Published:January 25, 2023DOI:https://doi.org/10.1016/j.jccase.2023.01.002

      Abstract

      There has been an exponential increase in incidence of severe aortic stenosis partially due to the lengthening of average lifespan. Among the most disabling symptoms of aortic stenosis are chest pain, fatigue, and dyspnea up to heart failure and pulmonary edema. In some cases, to worsen this symptomatology, there are coagulation disorders linked to an alteration of functional von Willebrand factor, responsible for progressive anemia. In elderly patients with severe aortic stenosis, the simultaneous presence of an angiodysplasia of the colon can favor blood dripping, which may cause iron deficiency anemia. The coexistence of colonic angiodysplasia and acquired von Willebrand disease in patients with aortic stenosis was identified as Heyde's syndrome. In the long term, Heyde's syndrome can contribute to worsen the clinical manifestations of severe aortic stenosis leading to heart failure. Here, we describe the case of a patient suffering of severe calcific aortic stenosis who developed Heyde's syndrome achieving a condition of heart failure with mildly reduced ejection fraction.

      Learning objectives

      Severe aortic stenosis can alter the conformation of the circulating von Willebrand glycoprotein, causing an alteration of the hemostatic balance.

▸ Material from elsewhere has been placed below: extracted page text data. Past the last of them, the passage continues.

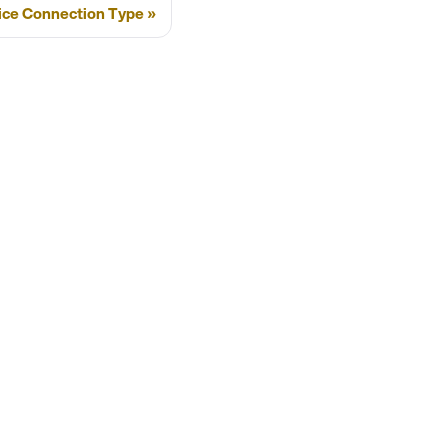
ice Connection Type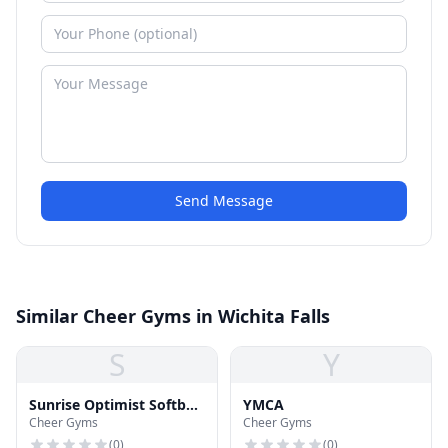
Send Message
Similar Cheer Gyms in Wichita Falls
S
Y
Sunrise Optimist Softball
YMCA
Cheer Gyms
Cheer Gyms
Complex
(
0
)
(
0
)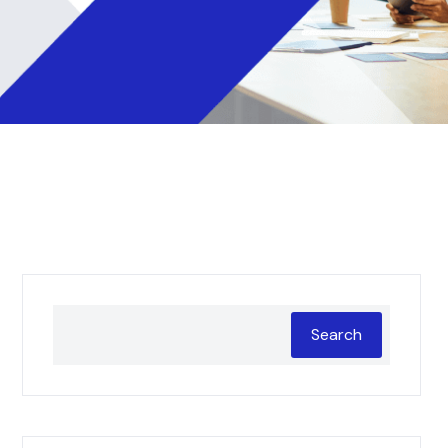
Search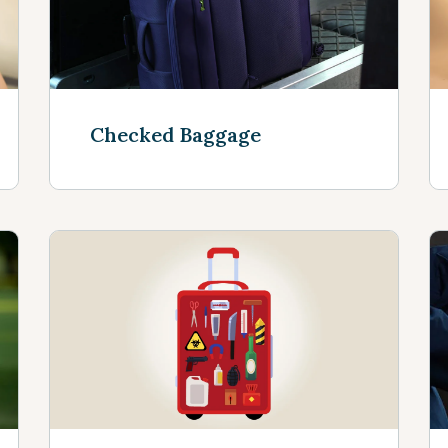
Checked Baggage
See more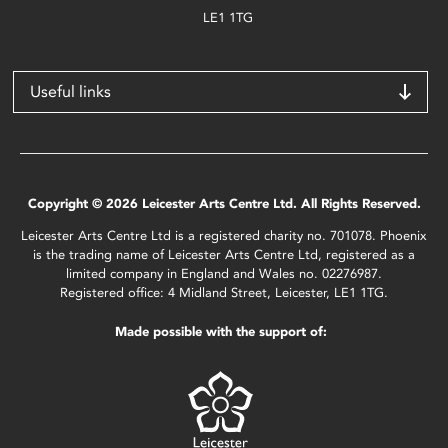
LE1 1TG
Useful links
Copyright © 2026 Leicester Arts Centre Ltd. All Rights Reserved.
Leicester Arts Centre Ltd is a registered charity no. 701078. Phoenix
is the trading name of Leicester Arts Centre Ltd, registered as a
limited company in England and Wales no. 02276987.
Registered office: 4 Midland Street, Leicester, LE1 1TG.
Made possible with the support of: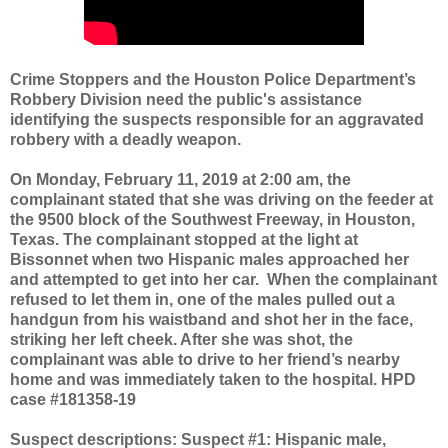
Crime Stoppers and the Houston Police Department’s
Robbery Division need the public's assistance
identifying the suspects responsible for an aggravated
robbery with a deadly weapon.
On Monday, February 11, 2019 at 2:00 am, the
complainant stated that she was driving on the feeder at
the 9500 block of the Southwest Freeway, in Houston,
Texas. The complainant stopped at the light at
Bissonnet when two Hispanic males approached her
and attempted to get into her car.
When the complainant
refused to let them in, one of the males pulled out a
handgun from his waistband and shot her in the face,
striking her left cheek. After she was shot, the
complainant was able to drive to her friend’s nearby
home and was immediately taken to the hospital. HPD
case #181358-19
Suspect descriptions: Suspect #1: Hispanic male,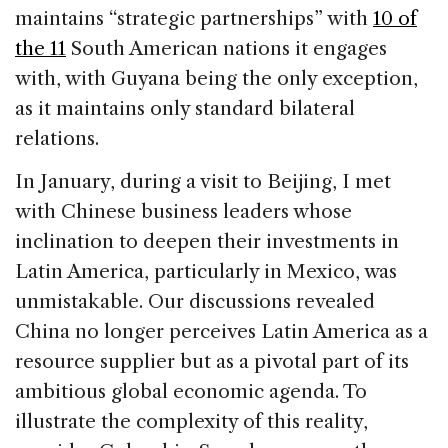
maintains “strategic partnerships” with
10 of
the 11
South American nations it engages
with, with Guyana being the only exception,
as it maintains only standard bilateral
relations.
In January, during a visit to Beijing, I met
with Chinese business leaders whose
inclination to deepen their investments in
Latin America, particularly in Mexico, was
unmistakable. Our discussions revealed
China no longer perceives Latin America as a
resource supplier but as a pivotal part of its
ambitious global economic agenda. To
illustrate the complexity of this reality,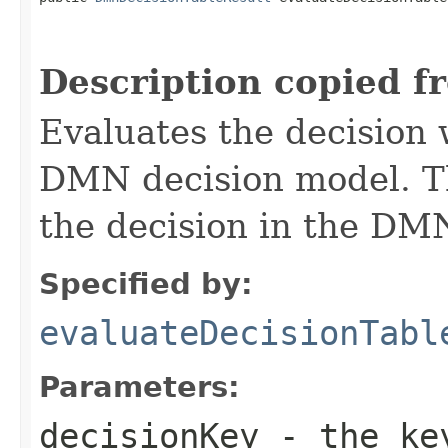
Description copied f
Evaluates the decision 
DMN decision model. T
the decision in the DM
Specified by:
evaluateDecisionTabl
Parameters:
decisionKey
- the key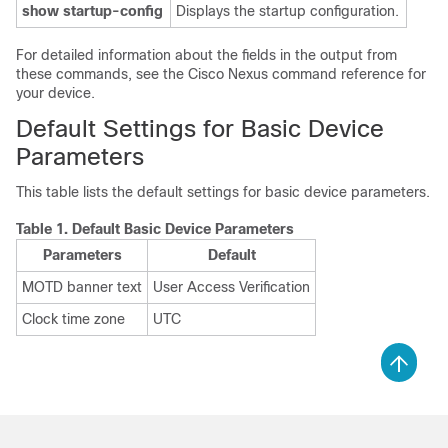
show startup-config
Displays the startup configuration.
For detailed information about the fields in the output from
these commands, see the Cisco Nexus command reference for
your device.
Default Settings for Basic Device
Parameters
This table lists the default settings for basic device parameters.
Table 1.
Default Basic Device Parameters
Parameters
Default
MOTD banner text
User Access Verification
Clock time zone
UTC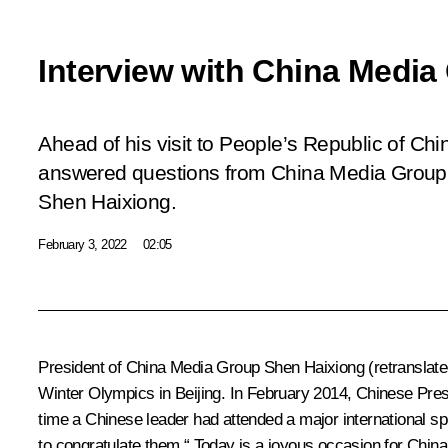
Interview with China Media
Ahead of his visit to People’s Republic of Chi
answered questions from China Media Group P
Shen Haixiong.
February 3, 2022
02:05
President of China Media Group Shen Haixiong
(retranslate
Winter Olympics in Beijing. In February 2014, Chinese Presi
time a Chinese leader had attended a major international sp
to congratulate them.“ Today is a joyous occasion for China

When angiodysplasia of the colon coexists with aortic stenosis, a gastrointestinal blood drip can occur inducing an iron deficiency anemia that worsens the symptoms of aortic valvulopathy. This condition often remains undiagnosed. We discuss the pathophysiologic and hemodynamic mechanisms responsible for acquired von Willebrand syndrome in patients with severe aortic stenosis focusing on the clinical elements useful to raise the diagnostic suspicion and analyzing different alternative tools to recognize it promptly.